Saturday, June 09, 2007

A Workforce That's Never Seen Mac OS 9

I spent some time yesterday with a recent grad who is interviewing for a design position with IndustryNext. For some reason, I got the idea to ask him if he'd ever used a Mac before OS X. "Nope," he said, "I've been OS X all the way."

Damn, man. I'll resist the temptation to get melodramatic about feeling old or to reminisce about walking uphill both ways, hacking Think C and Think Pascal code for the old MacOS, with Inside Macintosh open on my lap 'cause there was no "line" for online docs to be "on."

Actually, the emergence into the workforce of a generation that knows only OS X means that Steve Jobs, for all his quirks, has pulled off something pretty amazing. Namely, making OS X successful enough for long enough that students are graduating who don't know anything about Apple's troubled bad ol' days.

I'm still ambivalent about Apple and Mac OS X, though. Great accomplishments include the design (both software and industrial), the first POSIX compatible BSD OS that your mom wants to use, and the first mass-market OS with a native OO API...
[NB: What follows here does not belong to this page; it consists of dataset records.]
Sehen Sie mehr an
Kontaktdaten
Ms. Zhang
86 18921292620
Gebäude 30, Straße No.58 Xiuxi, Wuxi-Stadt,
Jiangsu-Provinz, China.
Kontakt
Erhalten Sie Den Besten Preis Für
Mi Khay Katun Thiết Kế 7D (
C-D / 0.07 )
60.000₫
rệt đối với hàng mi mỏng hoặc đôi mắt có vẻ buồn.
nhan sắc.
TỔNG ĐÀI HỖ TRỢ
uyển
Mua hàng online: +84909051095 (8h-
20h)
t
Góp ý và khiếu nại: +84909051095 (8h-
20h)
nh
At the same time, Apple is still a high-maintenance partner with serious control issues.

Things have improved since the "authorized repair" racket in the 80s, where Apple required personnel to confiscate hardware if there were signs you had tried to install it yourself or put in something that hadn't been blessed by Cupertino (creating ethical dilemmas aplenty for the geeks with the case crackers and screwdrivers, at least where I lived). But vestiges of the program were still in force for factory repairs, at least up to the point just before OS X was released. And after that, there has been an unending series of minor scandals.

To be fair, selling high-end product in a Wal-Mart world is a tough gig. More power to 'em for trying. And nostalgia aside, if a new generation of designers doesn't know or care about the Mac legacy, good for them. Let's hope that their ignorance of the past opens their minds to new possibilities for the next generation of products.

1 comment:

Anonymous said...

Having not seen System 7 and the spatial Finder is a shame. (FTFF!)
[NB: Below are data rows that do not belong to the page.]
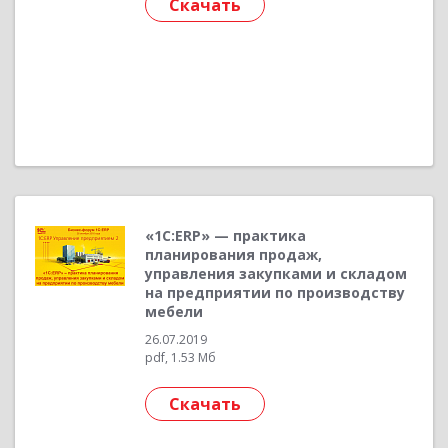
Скачать
«1С:ERP» — практика
планирования продаж,
управления закупками и складом
на предприятии по производству
мебели
26.07.2019
pdf, 1.53 Мб
Скачать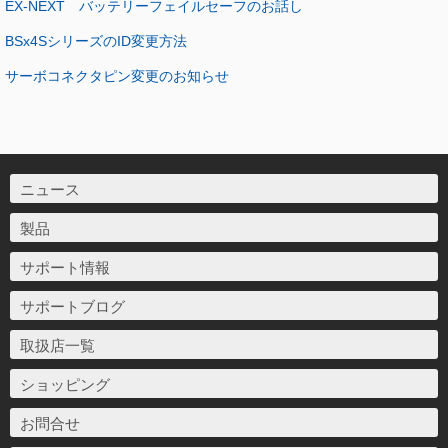
EX-NEXT バッテリーフェイルセーフのお話し
BSx4SシリーズのID変更方法
サーボコネクタピン変更のお知らせ
ニュース
製品
サポート情報
サポートブログ
取扱店一覧
ショッピング
お問合せ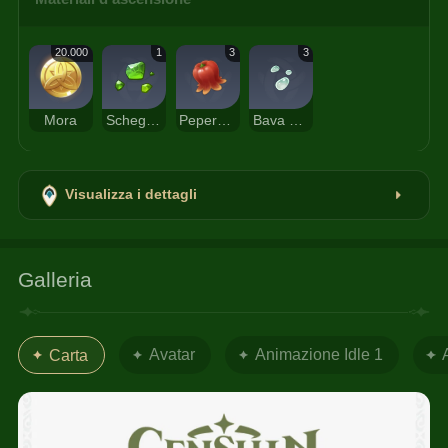
20.000
1
3
3
Mora
Scheggia di smeraldo Nagadus
Peperoncino di Jueyun
Bava di Melmoso
Visualizza i dettagli
Galleria
Avatar
Animazione Idle 1
Carta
http://arstechnica.com/articles/paedia/finder.ars

Maybe I came late to the party (1988), but as a Torx screwdriver owner, part time lab maintainer (and upgrader), and campus (Apple) computer store employee for four years, I never saw or heard of confiscation of hardware. Certainly refusing service for unauthorized upgrades happened then and happens now, but nothing more drastic than that.